Finding the center of an n-gon (circle) based on angle and side-length

[STENDEC]

I hope this is self-evident to someone, I'm struggling.

I have a program that draws circles (n-gons really) of various sizes, but by translating-rotating-translating-rotating-..., not by x=sin/y=cos. That works as intended, but my wish is to offset the circle so that its center is (0,0) in the coordinate system. For that i need its center. Currently the circle itself originates from- and hence touches the (0,0) coordinates, so its center is somewhere above, in the y-axis.

Position of ? is sought after. A wider angle would result in ? rising for instance.

I found lots of tutorials on how to do it on paper using dividers and i also considered that it's a isosceles triangle, but it seems all textbook examples assume that one of the symmetric sides is already known.

 

[jedishrfu]

you could use similar triangles and some trig to get the radius along the y-axis.

Notice you can extend a perpendicular bisector from the first n-gon side which intersects the y-axis

so that 1/2 the n-gon side is the short edge the perpendicular creates the right angle and the y-axis is the hypotenuse.

This triangle is similar to the one formed by the n-gon edge and the x-axis.

So I get something like:

radius along y-axis = (1/2 n-gon side) / sin theta

 

[STENDEC]

you could use similar triangles and some trig to get the radius along the y-axis.

Yes, you're right. After some more reading and pondering i came to this solution:

\alpha = angle in degrees
s = segment length

To get the inner angle between the sides, we subtract from a half-circle. We then divide by two, to get the inner angle of the isosceles triangle:
\beta = (180 - \alpha) \div 2

degrees to radians:
\phi = \beta\times\frac\pi{180}

Distance to center point can then be gotten from s\div 2 * tan(\phi).

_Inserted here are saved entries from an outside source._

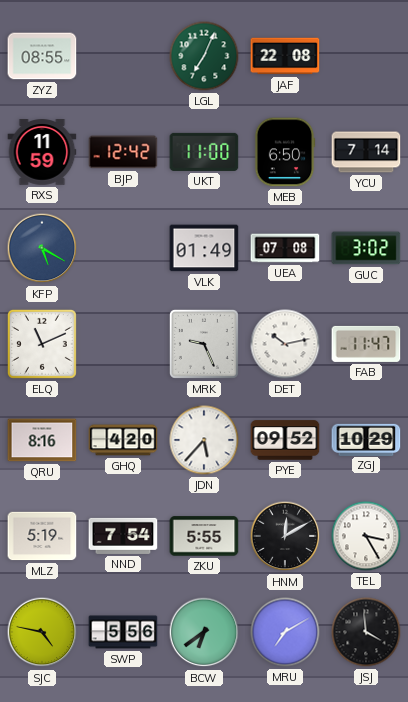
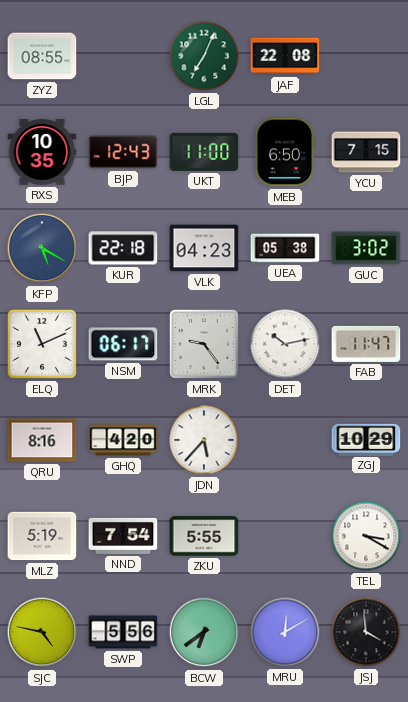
RXS: 11:59 -> 10:35
BJP: 12:42 -> 12:43
YCU: 7:14 -> 7:15
KUR: none -> 22:18
VLK: 01:49 -> 04:23
UEA: 07:08 -> 05:38
NSM: none -> 06:17
MRK: 9:26 -> 9:24
PYE: 09:52 -> none
HNM: 12:10 -> none
TEL: 3:25 -> 3:20
MRU: 7:10 -> 12:10
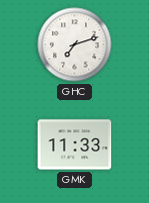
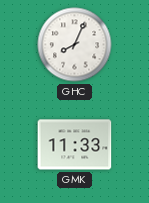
GHC: 7:12 -> 8:04
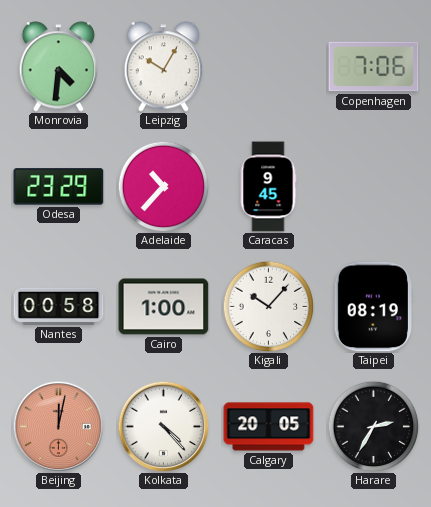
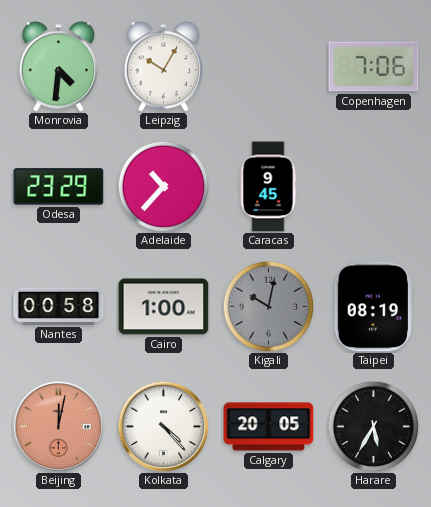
Kigali: 10:07 -> 10:02
Kigali dial: white -> grey
Harare: 2:35 -> 5:35
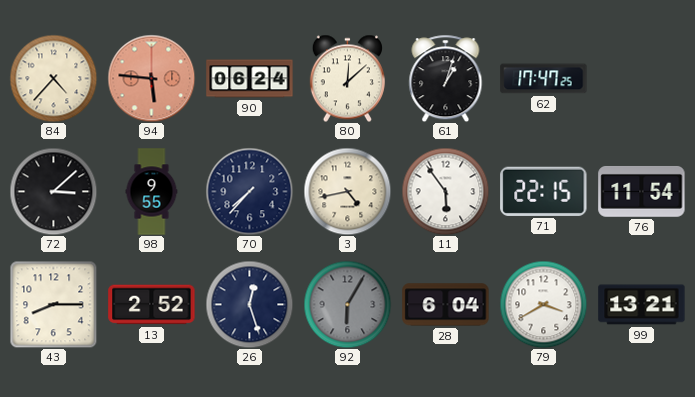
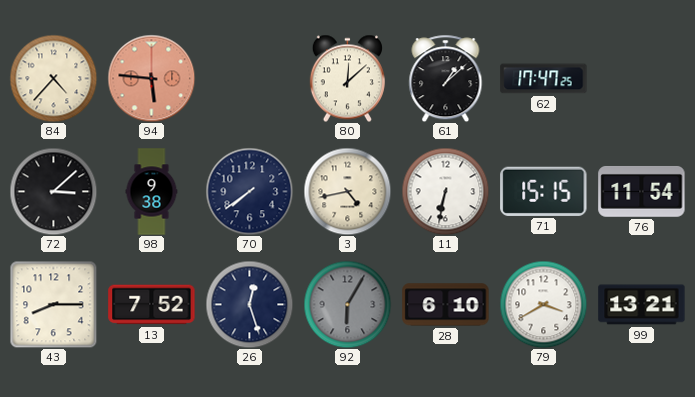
90: 06:24 -> none
61: 1:03 -> 1:08
98: 9:55 -> 9:38
70: 7:37 -> 7:39
11: 5:54 -> 6:32
71: 22:15 -> 15:15
13: 2:52 -> 7:52
28: 6:04 -> 6:10
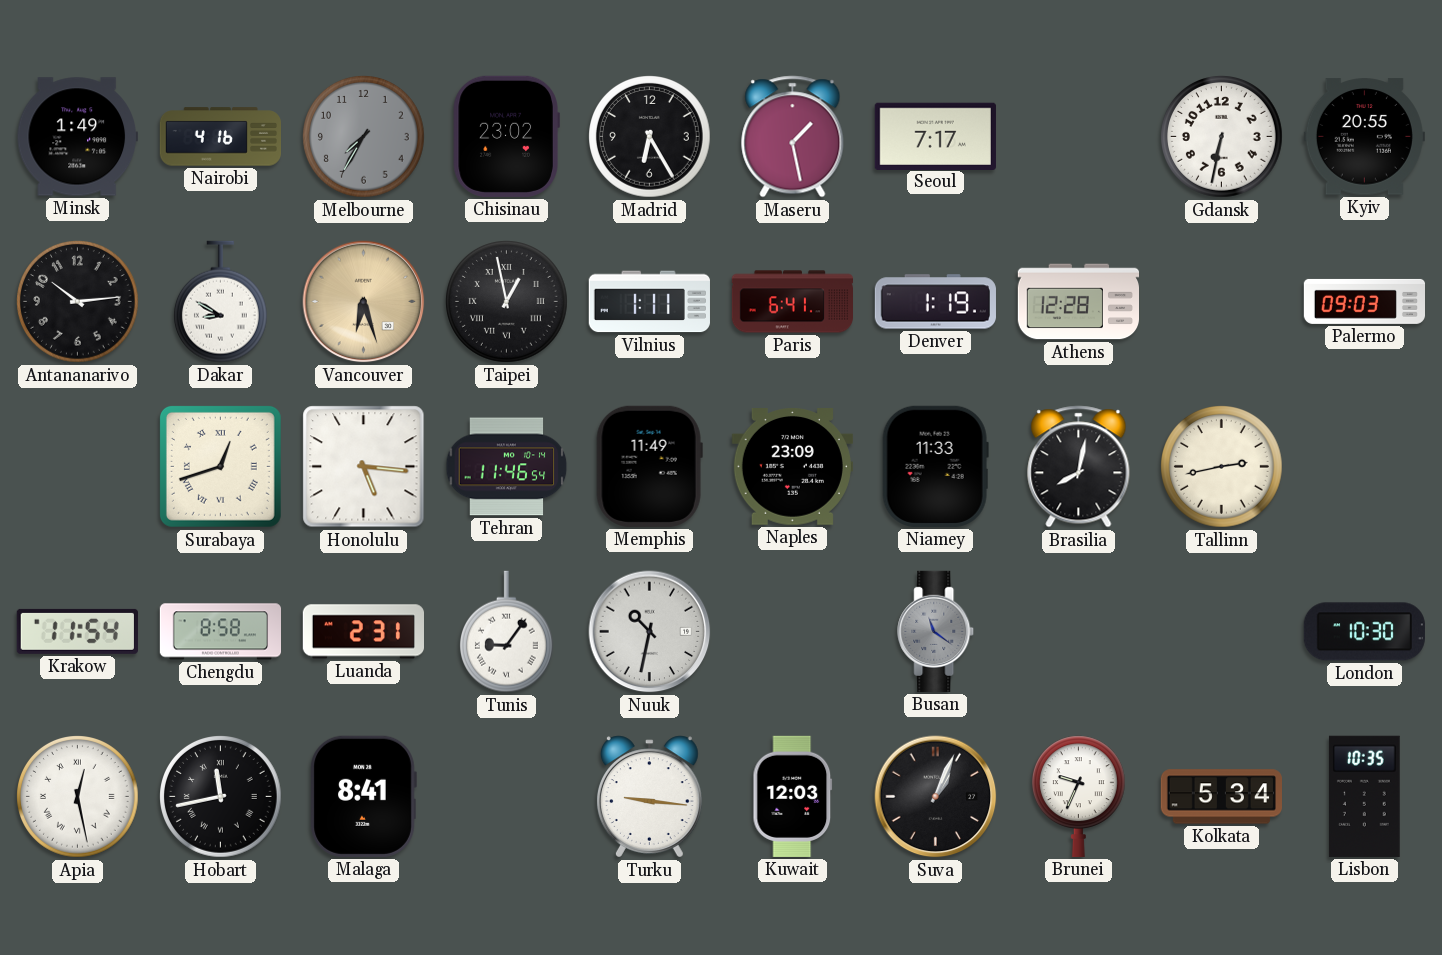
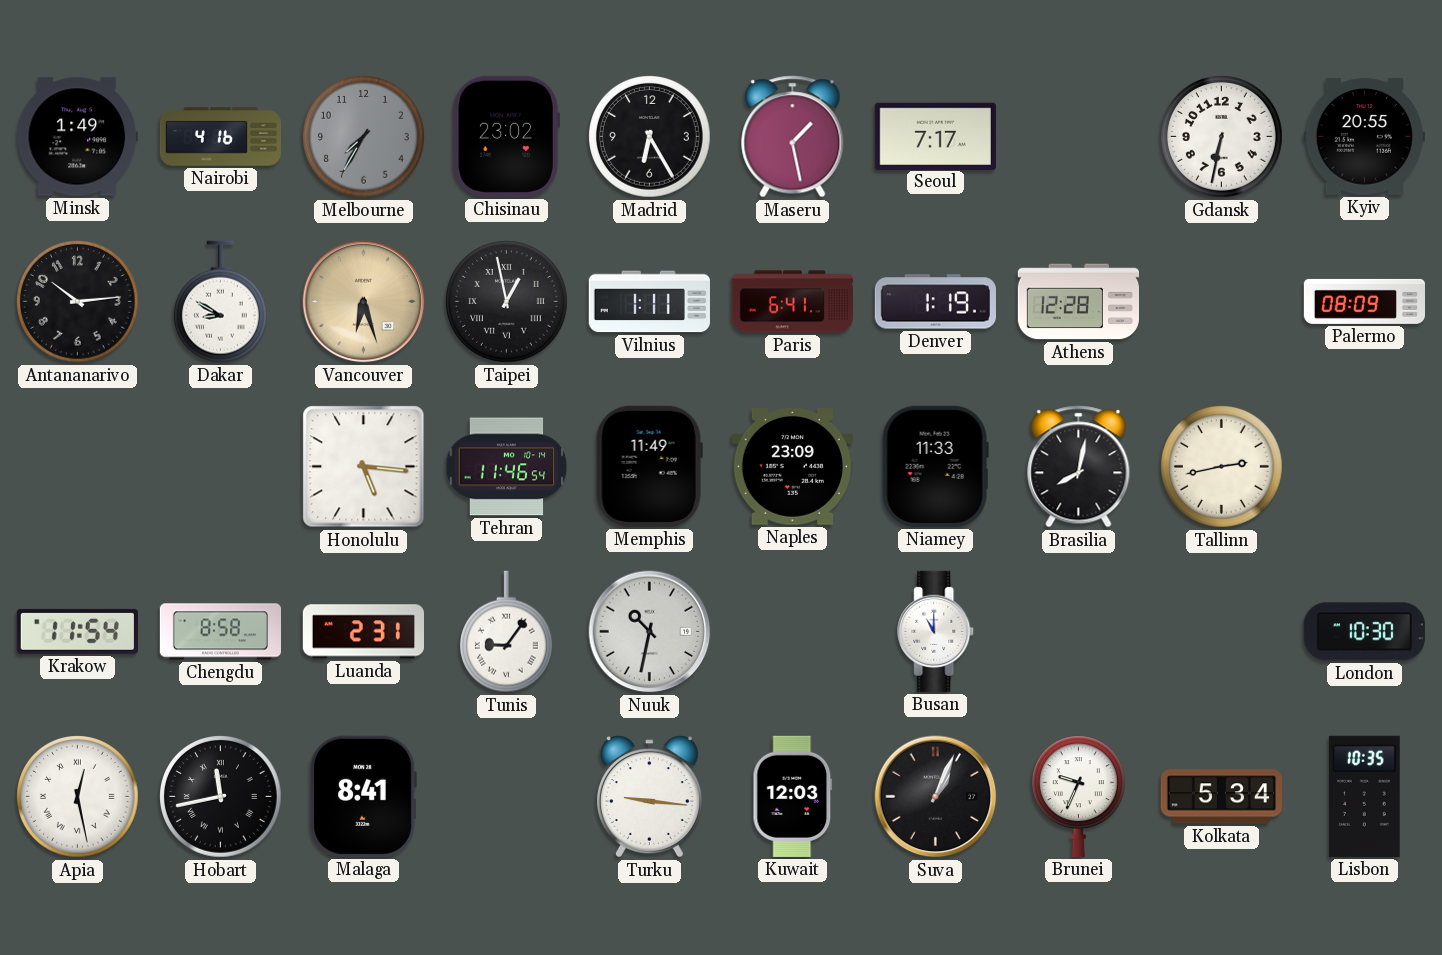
Palermo: 09:03 -> 08:09
Surabaya: 12:42 -> none
Busan: 11:21 -> 11:00
Busan dial: grey -> white
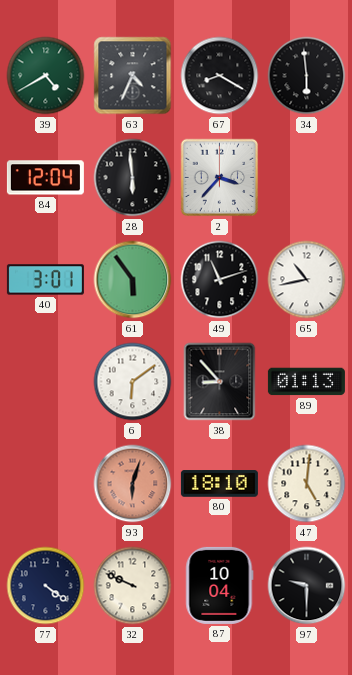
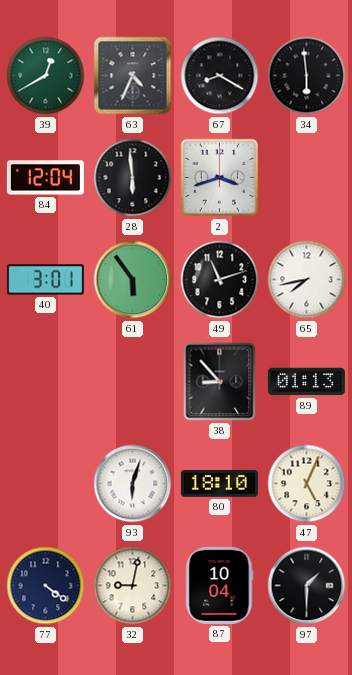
39: 4:40 -> 12:40
2: 3:37 -> 3:42
65: 10:43 -> 7:43
6: 6:09 -> none
93 dial: salmon -> white
47: 5:01 -> 5:04
32: 9:49 -> 9:02
97: 9:30 -> 1:30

Edit: Just saw you extended your reply, oh well :)

 

[jedishrfu]

Yes, you're right. After some more reading and pondering i came to this solution:

\alpha = angle in degrees
s = segment length

To get the inner angle between the sides, we subtract from a half-circle. We then divide by two, to get the inner angle of the isosceles triangle:
\beta = (180 - \alpha) \div 2

degrees to radians:
\phi = \beta\times\frac\pi{180}

Distance to center point can then be gotten from s\div 2 * tan(\phi).

Edit: Just saw you extended your reply, oh well :)

Glad you figured it out.